-- INPUT follows --
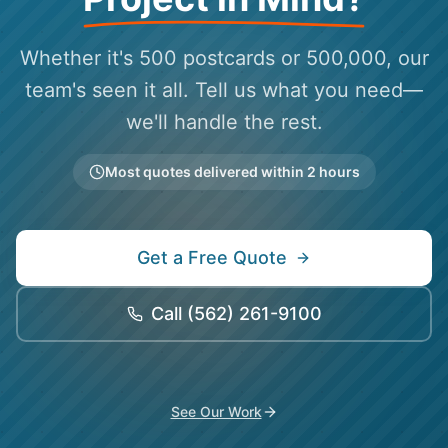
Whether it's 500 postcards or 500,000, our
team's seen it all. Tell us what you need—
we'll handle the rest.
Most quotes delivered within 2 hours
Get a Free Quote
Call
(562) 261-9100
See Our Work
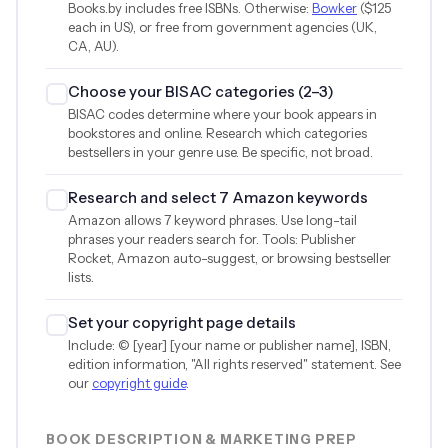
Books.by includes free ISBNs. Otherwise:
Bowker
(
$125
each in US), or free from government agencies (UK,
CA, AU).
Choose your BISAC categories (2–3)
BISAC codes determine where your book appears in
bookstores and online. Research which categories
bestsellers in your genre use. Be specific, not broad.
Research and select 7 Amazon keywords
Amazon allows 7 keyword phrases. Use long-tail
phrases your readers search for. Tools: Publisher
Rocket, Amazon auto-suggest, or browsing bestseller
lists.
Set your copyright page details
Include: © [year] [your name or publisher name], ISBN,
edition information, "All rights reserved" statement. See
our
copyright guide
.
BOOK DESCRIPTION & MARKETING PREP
-- INPUT concluded --
-- INPUT follows --
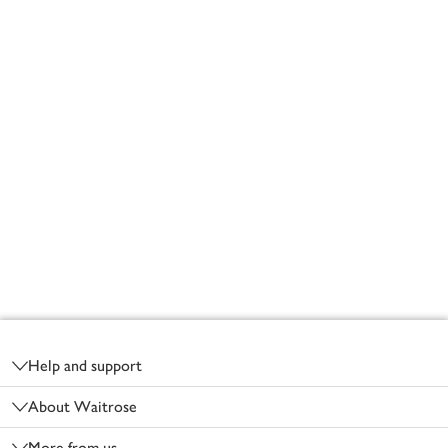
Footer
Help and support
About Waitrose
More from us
-- INPUT concluded --
> _WHAT YOU SHOULD DO_
Print the lines above from the one with "Set your copyright page details" through the one with "BOOK DESCRIPTION & MARKETING PREP", both included, exactly as written and nothing more.

> _SOLUTION_
Set your copyright page details
Include: © [year] [your name or publisher name], ISBN,
edition information, "All rights reserved" statement. See
our
copyright guide
.
BOOK DESCRIPTION & MARKETING PREP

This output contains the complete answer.